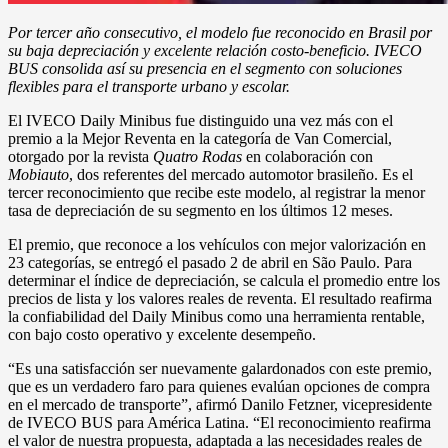
Por tercer año consecutivo, el modelo fue reconocido en Brasil por
su baja depreciación y excelente relación costo-beneficio. IVECO
BUS consolida así su presencia en el segmento con soluciones
flexibles para el transporte urbano y escolar.
El IVECO Daily Minibus fue distinguido una vez más con el
premio a la Mejor Reventa en la categoría de Van Comercial,
otorgado por la revista
Quatro Rodas
en colaboración con
Mobiauto
, dos referentes del mercado automotor brasileño. Es el
tercer reconocimiento que recibe este modelo, al registrar la menor
tasa de depreciación de su segmento en los últimos 12 meses.
El premio, que reconoce a los vehículos con mejor valorización en
23 categorías, se entregó el pasado 2 de abril en São Paulo. Para
determinar el índice de depreciación, se calcula el promedio entre los
precios de lista y los valores reales de reventa. El resultado reafirma
la confiabilidad del Daily Minibus como una herramienta rentable,
con bajo costo operativo y excelente desempeño.
“Es una satisfacción ser nuevamente galardonados con este premio,
que es un verdadero faro para quienes evalúan opciones de compra
en el mercado de transporte”, afirmó Danilo Fetzner, vicepresidente
de IVECO BUS para América Latina. “El reconocimiento reafirma
el valor de nuestra propuesta, adaptada a las necesidades reales de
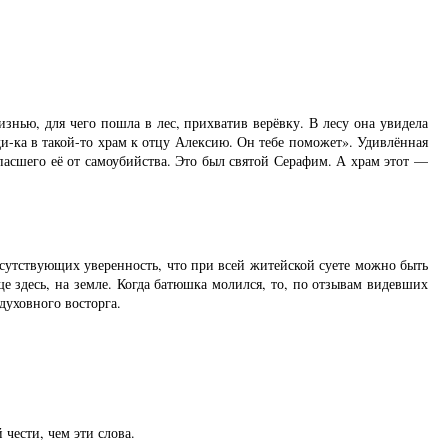
знью, для чего пошла в лес, прихватив верёвку. В лесу она увидела
ди-ка в такой-то храм к отцу Алексию. Он тебе поможет». Удивлённая
пасшего её от самоубийства. Это был святой Серафим. А храм этот —
исутствующих уверенность, что при всей житейской суете можно быть
ще здесь, на земле. Когда батюшка молился, то, по отзывам видевших
духовного восторга.
чести, чем эти слова.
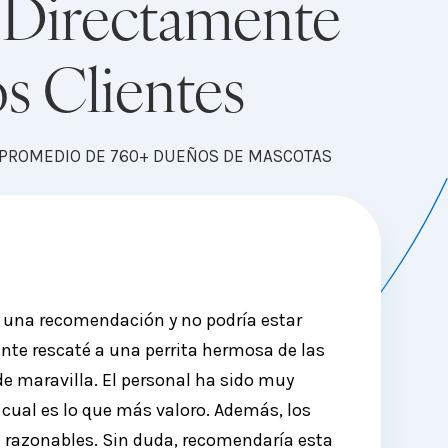
 Directamente
s Clientes
N PROMEDIO DE 760+ DUEÑOS DE MASCOTAS
a una recomendación y no podría estar
Siempre es
te rescaté a una perrita hermosa de las
procedimie
 de maravilla. El personal ha sido muy
el sacrif
o cual es lo que más valoro. Además, los
apareciero
 razonables. Sin duda, recomendaría esta
mas de $3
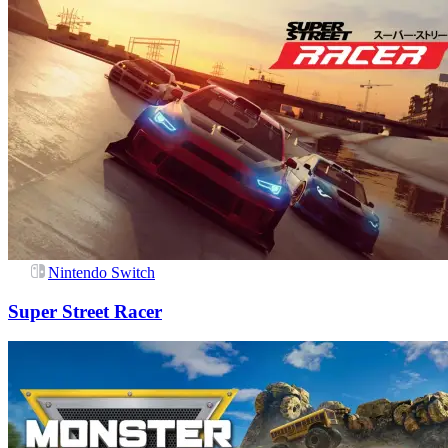
Nintendo Switch
Super Street Racer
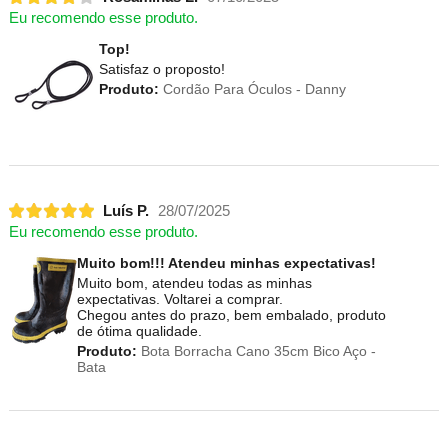
Eu recomendo esse produto.
Top!
Satisfaz o proposto!
Produto:
Cordão Para Óculos - Danny
Luís P.
28/07/2025
Eu recomendo esse produto.
Muito bom!!! Atendeu minhas expectativas!
Muito bom, atendeu todas as minhas
expectativas. Voltarei a comprar.
Chegou antes do prazo, bem embalado, produto
de ótima qualidade.
Produto:
Bota Borracha Cano 35cm Bico Aço -
Bata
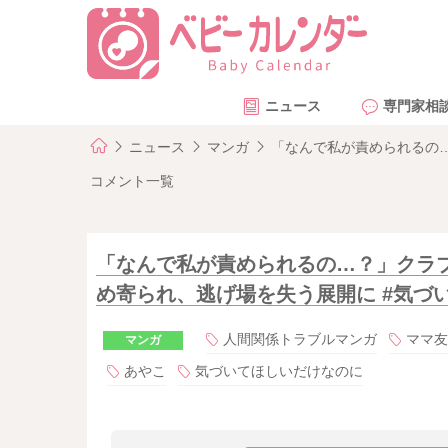
ニュース
専門家相
ニュース
マンガ
「なんで私が責められるの…
コメント一覧
「なんで私が責められるの…？」クラ
め寄られ、逃げ場を失う展開に #気づい
人間関係トラブルマンガ
ママ友
マンガ
あやこ
気づいてほしいだけなのに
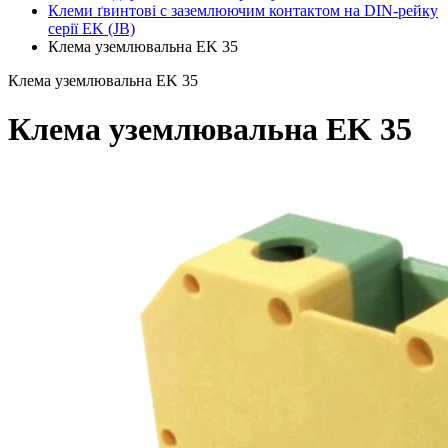
Клеми ґвинтові c заземлюючим контактом на DIN-рейку
серії EK (JB)
Клема уземлювальна EK 35
Клема уземлювальна EK 35
Клема уземлювальна EK 35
######
| What to do |
An unaltered copy of the material, without images, should be set down.

| Result of this task |
Por tercer año consecutivo, el modelo fue reconocido en Brasil por
su baja depreciación y excelente relación costo-beneficio. IVECO
BUS consolida así su presencia en el segmento con soluciones
flexibles para el transporte urbano y escolar.
El IVECO Daily Minibus fue distinguido una vez más con el
premio a la Mejor Reventa en la categoría de Van Comercial,
otorgado por la revista
Quatro Rodas
en colaboración con
Mobiauto
, dos referentes del mercado automotor brasileño. Es el
tercer reconocimiento que recibe este modelo, al registrar la menor
tasa de depreciación de su segmento en los últimos 12 meses.
El premio, que reconoce a los vehículos con mejor valorización en
23 categorías, se entregó el pasado 2 de abril en São Paulo. Para
determinar el índice de depreciación, se calcula el promedio entre los
precios de lista y los valores reales de reventa. El resultado reafirma
la confiabilidad del Daily Minibus como una herramienta rentable,
con bajo costo operativo y excelente desempeño.
“Es una satisfacción ser nuevamente galardonados con este premio,
que es un verdadero faro para quienes evalúan opciones de compra
en el mercado de transporte”, afirmó Danilo Fetzner, vicepresidente
de IVECO BUS para América Latina. “El reconocimiento reafirma
el valor de nuestra propuesta, adaptada a las necesidades reales de
знью, для чего пошла в лес, прихватив верёвку. В лесу она увидела
ди-ка в такой-то храм к отцу Алексию. Он тебе поможет». Удивлённая
пасшего её от самоубийства. Это был святой Серафим. А храм этот —
исутствующих уверенность, что при всей житейской суете можно быть
ще здесь, на земле. Когда батюшка молился, то, по отзывам видевших
духовного восторга.
чести, чем эти слова.
 Directamente
s Clientes
N PROMEDIO DE 760+ DUEÑOS DE MASCOTAS
a una recomendación y no podría estar
Siempre es
te rescaté a una perrita hermosa de las
procedimie
 de maravilla. El personal ha sido muy
el sacrif
o cual es lo que más valoro. Además, los
apareciero
 razonables. Sin duda, recomendaría esta
mas de $3
Nintendo Switch
Super Street Racer
Eu recomendo esse produto.
Top!
Satisfaz o proposto!
Produto:
Cordão Para Óculos - Danny
Luís P.
28/07/2025
Eu recomendo esse produto.
Muito bom!!! Atendeu minhas expectativas!
Muito bom, atendeu todas as minhas
expectativas. Voltarei a comprar.
Chegou antes do prazo, bem embalado, produto
de ótima qualidade.
Produto:
Bota Borracha Cano 35cm Bico Aço -
Bata
ニュース
専門家相
ニュース
マンガ
「なんで私が責められるの…
コメント一覧
「なんで私が責められるの…？」クラ
め寄られ、逃げ場を失う展開に #気づい
人間関係トラブルマンガ
ママ友
マンガ
あやこ
気づいてほしいだけなのに
Клеми ґвинтові c заземлюючим контактом на DIN-рейку
серії EK (JB)
Клема уземлювальна EK 35
Клема уземлювальна EK 35
Клема уземлювальна EK 35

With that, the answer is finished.